De là, ils commencèrent à ouvrir toutes les cellules qu'ils trouvaient. Ici étaient détenus les passagers de la Rascasse, mais aussi nombre des Raies sanglantes de Mared, de sorte qu'ils se trouvèrent bientôt avec une petite armée mal équipée, mais féroce. Les gardes, pris par surprise, furent submergés, tués, et leurs armes récupérées.

Dans une cellule, ils trouvèrent Lydia et la femme qui avait accouché à bord. L'enfant était pourtant absent, et la mère livide et silencieuse. La cruauté du Sans-pitié avait encore frappée, brisant une vie... Cette même vie dont Leyna avait assisté à la naissance. La prêtresse s'immobilisa, saisie d'incompréhension. Pourquoi ? Pourquoi faire une chose pareille ? Cela n'avait aucune utilité... Elle se joignit à Lydia pour aider la femme à se lever, et entonna une douce chanson apaisante, autant pour elle-même que pour la mère brisée.

Mais à ce moment-là, les cris d'alerte commencèrent à tomber du dehors. Les sang-pourpres allaient arriver en masse ! Malgré la fatigue, la prêtresse rejoignit ses compagnons, en position de combat.

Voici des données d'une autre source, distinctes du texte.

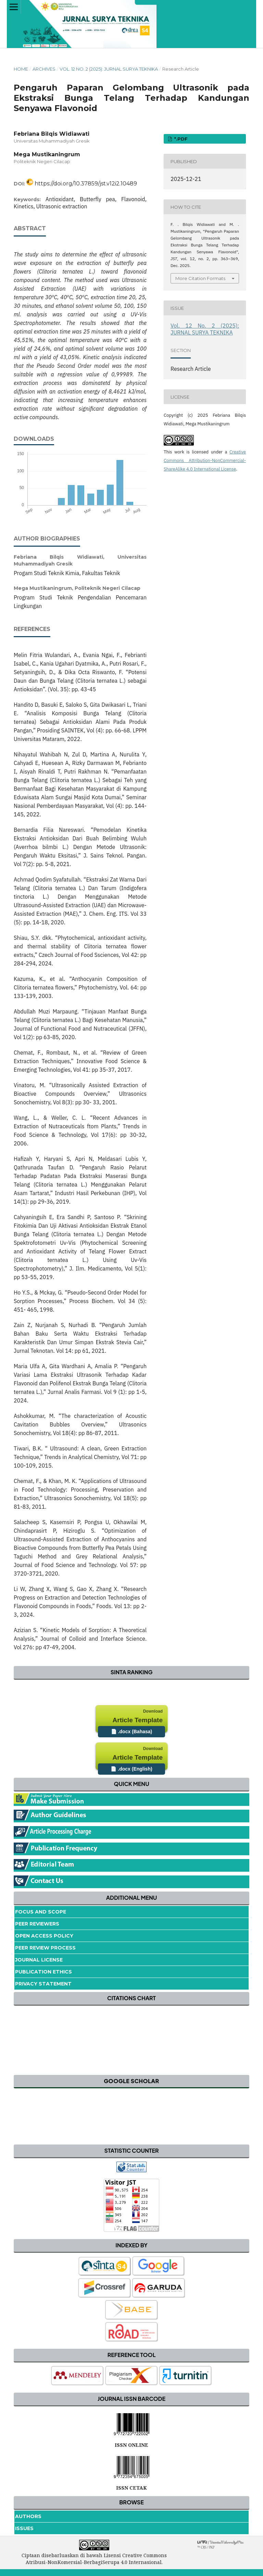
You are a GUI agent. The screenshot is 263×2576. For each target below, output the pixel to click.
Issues (24, 2528)
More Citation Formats (200, 278)
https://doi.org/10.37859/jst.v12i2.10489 (86, 183)
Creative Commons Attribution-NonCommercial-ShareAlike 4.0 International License (205, 460)
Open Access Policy (44, 1936)
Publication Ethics (43, 1972)
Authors (28, 2516)
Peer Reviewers (37, 1924)
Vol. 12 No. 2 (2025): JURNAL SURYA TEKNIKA (109, 69)
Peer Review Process (45, 1948)
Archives (44, 69)
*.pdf (180, 139)
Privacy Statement (43, 1984)
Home (21, 69)
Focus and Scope (40, 1912)
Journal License (39, 1960)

Les sang-pourpres s'organisèrent spontanément pour former un front uni. La prêtresse se porta aussitôt au-devant, alors que les gardes s'assemblaient également, et elle cria :

« MOURAAA ! »

Une vague se forma dans son dos et le propulsa en avant ! Portée par la fureur de la déesse, elle frappa de plein fouet un soldat qui fut violemment projeté en arrière, percutant ses camarades au point de briser la tentative de début de formation. Les autres l'avaient suivi, et le choc terrible fit des victimes dès le début du combat. Leyna frappait férocement de sa dague, bondissant et louvoyant au milieu des ennemis pour esquiver les coups, quitte à ne point trop attaquer. Malgré cela, elle reçut une estafilade au bras et un coup de bâton qui lui amocha sérieusement l'épaule au point de laisser son bras pendant, engourdi. Dans son état, un tel combat était risquée, mais c'était le moment ou jamais de frapper de toutes ses forces. Des geysers jaillirent alentours pour renverser les ennemis. La première vague, désorganisée, trempée et lourdement amoindrie, fini par reculer pour se reformer. Des renforts arrivaient déjà pour se joindre à eux...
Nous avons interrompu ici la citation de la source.